● Supplied records:
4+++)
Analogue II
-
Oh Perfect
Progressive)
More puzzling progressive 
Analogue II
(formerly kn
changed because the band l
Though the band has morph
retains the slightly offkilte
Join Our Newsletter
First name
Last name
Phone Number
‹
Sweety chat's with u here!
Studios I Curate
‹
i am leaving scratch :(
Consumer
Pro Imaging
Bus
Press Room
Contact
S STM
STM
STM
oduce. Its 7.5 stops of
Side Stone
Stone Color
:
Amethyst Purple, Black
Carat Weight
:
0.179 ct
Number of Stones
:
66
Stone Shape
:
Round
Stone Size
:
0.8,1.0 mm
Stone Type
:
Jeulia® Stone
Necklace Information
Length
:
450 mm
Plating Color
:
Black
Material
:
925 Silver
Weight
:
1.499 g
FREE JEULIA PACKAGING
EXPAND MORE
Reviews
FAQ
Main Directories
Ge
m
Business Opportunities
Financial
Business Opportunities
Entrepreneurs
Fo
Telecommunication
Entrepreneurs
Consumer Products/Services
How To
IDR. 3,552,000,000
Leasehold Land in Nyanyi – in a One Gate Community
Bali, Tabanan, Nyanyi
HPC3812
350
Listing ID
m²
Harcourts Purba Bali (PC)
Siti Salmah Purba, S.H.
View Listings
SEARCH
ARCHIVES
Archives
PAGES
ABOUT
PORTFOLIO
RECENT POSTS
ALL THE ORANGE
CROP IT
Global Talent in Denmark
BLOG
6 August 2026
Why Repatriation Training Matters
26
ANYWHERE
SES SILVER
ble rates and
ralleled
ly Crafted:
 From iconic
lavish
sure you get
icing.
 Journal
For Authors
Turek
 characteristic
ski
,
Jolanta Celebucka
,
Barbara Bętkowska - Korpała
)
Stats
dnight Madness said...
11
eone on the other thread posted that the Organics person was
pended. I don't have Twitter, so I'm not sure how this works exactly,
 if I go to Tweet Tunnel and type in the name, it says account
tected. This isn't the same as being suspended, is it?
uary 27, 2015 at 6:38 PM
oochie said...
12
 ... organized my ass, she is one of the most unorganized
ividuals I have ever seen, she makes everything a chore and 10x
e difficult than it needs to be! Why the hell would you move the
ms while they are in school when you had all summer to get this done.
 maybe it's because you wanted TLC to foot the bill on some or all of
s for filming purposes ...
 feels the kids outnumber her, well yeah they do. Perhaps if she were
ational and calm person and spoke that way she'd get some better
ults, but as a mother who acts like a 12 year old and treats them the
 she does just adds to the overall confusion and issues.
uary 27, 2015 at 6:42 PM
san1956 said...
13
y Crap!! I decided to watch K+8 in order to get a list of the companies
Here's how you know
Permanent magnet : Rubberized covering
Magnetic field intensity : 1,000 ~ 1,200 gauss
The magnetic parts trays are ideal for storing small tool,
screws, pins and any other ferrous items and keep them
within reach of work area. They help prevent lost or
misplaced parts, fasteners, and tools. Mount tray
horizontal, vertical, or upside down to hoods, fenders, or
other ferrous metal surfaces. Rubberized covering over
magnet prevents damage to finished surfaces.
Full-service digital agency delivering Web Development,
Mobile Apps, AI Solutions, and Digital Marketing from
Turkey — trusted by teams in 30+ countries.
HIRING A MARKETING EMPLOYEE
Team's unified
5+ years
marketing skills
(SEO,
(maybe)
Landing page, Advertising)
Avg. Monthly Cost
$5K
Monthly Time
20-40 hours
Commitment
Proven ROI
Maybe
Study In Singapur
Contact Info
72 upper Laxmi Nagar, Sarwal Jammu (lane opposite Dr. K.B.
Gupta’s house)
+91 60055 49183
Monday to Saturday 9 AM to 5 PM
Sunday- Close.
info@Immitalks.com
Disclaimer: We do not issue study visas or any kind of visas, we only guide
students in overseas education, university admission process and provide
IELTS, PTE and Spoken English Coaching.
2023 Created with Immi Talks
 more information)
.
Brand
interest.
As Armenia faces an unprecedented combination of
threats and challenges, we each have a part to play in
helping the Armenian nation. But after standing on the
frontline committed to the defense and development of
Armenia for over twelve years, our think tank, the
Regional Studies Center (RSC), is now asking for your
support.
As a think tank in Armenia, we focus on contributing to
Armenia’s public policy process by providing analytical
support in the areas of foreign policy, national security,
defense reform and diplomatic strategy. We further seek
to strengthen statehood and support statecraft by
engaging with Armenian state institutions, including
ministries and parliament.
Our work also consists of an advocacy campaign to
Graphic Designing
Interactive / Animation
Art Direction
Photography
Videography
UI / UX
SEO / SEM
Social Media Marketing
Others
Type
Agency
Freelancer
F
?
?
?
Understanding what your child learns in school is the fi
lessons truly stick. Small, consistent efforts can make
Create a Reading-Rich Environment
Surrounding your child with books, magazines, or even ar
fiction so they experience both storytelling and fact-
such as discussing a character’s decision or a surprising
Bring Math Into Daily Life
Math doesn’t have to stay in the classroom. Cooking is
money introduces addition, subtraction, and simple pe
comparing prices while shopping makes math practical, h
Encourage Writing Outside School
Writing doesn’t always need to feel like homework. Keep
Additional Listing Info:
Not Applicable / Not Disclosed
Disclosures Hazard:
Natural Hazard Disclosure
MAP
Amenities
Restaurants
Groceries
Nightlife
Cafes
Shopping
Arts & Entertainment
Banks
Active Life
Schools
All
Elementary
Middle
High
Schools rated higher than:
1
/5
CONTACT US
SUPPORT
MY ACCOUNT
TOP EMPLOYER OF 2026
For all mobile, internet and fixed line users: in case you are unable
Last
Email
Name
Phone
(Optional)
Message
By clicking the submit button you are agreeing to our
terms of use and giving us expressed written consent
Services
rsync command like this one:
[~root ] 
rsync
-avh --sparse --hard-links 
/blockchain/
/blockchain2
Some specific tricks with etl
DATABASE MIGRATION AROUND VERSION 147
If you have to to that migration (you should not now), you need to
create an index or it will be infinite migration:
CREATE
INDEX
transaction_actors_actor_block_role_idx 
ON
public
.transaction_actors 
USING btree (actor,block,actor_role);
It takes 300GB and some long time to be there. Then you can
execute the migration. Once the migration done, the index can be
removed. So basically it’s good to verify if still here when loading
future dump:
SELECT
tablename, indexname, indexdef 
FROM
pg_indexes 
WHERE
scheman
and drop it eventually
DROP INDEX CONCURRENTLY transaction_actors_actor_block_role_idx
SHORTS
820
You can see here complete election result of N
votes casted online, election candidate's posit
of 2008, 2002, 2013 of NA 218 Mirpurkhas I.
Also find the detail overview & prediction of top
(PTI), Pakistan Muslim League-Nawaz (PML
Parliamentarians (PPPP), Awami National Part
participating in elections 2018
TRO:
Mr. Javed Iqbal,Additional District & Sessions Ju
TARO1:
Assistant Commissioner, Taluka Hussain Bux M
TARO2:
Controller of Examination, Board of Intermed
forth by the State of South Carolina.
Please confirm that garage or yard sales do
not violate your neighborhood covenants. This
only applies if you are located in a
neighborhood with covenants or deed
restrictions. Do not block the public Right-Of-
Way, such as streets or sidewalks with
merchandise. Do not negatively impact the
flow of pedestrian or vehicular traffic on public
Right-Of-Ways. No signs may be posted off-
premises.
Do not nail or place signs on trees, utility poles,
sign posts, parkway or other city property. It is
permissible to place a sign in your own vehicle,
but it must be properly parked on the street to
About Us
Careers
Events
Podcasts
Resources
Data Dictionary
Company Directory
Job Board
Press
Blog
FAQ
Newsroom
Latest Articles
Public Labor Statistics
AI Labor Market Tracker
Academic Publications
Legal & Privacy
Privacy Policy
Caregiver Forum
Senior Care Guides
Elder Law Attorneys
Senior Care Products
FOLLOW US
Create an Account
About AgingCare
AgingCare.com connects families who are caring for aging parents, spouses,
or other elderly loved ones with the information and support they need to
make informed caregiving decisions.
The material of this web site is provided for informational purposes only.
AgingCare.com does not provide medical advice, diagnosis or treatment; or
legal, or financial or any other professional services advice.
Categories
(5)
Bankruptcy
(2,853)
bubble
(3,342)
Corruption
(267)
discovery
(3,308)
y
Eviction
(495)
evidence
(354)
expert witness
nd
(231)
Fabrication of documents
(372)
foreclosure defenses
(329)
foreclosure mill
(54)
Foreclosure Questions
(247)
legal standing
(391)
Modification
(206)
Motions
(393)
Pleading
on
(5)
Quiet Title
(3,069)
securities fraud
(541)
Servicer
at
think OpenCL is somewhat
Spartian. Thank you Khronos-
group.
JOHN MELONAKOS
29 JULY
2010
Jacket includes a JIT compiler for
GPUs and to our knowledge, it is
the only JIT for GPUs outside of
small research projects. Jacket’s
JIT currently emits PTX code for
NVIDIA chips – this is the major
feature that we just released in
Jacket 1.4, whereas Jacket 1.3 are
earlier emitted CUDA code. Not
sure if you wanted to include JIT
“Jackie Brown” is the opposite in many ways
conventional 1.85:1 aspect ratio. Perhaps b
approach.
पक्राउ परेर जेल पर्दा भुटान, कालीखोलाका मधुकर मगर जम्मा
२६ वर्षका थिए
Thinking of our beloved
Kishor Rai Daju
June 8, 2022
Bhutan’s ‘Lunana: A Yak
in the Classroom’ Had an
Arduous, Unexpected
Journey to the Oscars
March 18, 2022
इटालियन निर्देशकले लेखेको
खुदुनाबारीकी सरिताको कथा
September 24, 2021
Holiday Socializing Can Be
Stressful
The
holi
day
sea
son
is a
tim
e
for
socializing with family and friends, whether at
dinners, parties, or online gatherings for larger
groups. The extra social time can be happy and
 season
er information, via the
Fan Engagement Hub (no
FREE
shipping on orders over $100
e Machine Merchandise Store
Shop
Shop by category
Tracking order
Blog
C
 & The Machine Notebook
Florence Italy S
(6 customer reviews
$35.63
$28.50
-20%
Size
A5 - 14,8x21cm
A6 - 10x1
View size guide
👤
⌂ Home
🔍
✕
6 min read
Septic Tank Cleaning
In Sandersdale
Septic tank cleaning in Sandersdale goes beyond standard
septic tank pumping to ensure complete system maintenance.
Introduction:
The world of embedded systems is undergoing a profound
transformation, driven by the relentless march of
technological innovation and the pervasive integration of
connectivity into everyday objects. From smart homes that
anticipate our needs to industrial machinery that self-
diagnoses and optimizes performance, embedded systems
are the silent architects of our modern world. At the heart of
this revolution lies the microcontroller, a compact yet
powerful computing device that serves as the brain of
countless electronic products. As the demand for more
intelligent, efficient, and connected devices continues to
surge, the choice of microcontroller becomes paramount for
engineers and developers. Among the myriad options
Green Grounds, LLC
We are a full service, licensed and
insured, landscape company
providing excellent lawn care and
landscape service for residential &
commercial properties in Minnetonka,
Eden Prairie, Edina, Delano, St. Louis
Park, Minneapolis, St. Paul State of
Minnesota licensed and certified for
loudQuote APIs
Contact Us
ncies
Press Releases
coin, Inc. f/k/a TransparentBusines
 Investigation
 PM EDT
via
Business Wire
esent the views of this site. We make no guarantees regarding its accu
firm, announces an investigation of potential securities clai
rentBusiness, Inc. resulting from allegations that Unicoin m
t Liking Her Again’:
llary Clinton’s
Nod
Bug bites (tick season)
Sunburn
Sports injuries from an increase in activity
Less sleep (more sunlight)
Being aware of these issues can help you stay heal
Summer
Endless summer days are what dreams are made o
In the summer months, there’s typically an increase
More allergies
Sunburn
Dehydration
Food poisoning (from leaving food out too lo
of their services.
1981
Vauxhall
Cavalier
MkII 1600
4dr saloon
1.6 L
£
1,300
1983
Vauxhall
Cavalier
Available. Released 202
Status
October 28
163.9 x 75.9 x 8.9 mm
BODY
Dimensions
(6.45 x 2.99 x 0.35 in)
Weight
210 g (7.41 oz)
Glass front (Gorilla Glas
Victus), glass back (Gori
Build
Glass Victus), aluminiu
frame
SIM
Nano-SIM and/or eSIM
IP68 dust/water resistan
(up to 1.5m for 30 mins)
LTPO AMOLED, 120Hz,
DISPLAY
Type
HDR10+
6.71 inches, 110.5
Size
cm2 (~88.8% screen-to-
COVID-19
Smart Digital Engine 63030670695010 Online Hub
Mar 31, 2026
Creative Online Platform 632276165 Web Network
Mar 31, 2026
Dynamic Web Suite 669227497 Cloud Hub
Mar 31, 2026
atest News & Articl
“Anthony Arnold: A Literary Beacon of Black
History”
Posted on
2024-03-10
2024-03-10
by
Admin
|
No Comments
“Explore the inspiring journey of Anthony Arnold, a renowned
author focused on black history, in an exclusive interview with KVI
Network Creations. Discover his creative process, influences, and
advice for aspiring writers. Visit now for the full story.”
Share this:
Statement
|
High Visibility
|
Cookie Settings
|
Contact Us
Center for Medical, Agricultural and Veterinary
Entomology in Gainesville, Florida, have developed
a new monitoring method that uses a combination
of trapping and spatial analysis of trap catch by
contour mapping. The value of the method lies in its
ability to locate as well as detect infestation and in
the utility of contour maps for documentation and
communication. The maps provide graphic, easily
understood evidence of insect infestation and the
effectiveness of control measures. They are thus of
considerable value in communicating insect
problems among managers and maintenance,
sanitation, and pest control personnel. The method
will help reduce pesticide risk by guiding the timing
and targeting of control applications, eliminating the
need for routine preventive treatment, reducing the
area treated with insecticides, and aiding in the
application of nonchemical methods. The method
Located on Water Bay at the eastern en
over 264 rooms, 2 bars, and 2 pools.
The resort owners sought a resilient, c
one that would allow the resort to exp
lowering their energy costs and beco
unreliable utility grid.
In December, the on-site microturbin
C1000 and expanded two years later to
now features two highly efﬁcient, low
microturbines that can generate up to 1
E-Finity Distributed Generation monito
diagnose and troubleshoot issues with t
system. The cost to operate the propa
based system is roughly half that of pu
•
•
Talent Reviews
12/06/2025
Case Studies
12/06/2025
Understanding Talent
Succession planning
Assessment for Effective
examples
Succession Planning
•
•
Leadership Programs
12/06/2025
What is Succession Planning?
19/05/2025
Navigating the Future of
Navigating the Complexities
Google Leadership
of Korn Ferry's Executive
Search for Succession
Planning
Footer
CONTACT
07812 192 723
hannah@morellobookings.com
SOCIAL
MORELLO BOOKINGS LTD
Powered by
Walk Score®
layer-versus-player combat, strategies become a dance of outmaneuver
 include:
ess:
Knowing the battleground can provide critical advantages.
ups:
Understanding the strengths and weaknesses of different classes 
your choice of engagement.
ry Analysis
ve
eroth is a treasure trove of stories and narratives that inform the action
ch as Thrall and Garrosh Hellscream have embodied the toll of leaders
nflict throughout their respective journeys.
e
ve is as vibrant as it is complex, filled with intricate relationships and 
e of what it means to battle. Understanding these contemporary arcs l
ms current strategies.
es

● What to work on:
Given the data above, which lines hold the string "their"? Return them.

● Answer box:
of their services.
lowering their energy costs and beco
nflict throughout their respective journeys.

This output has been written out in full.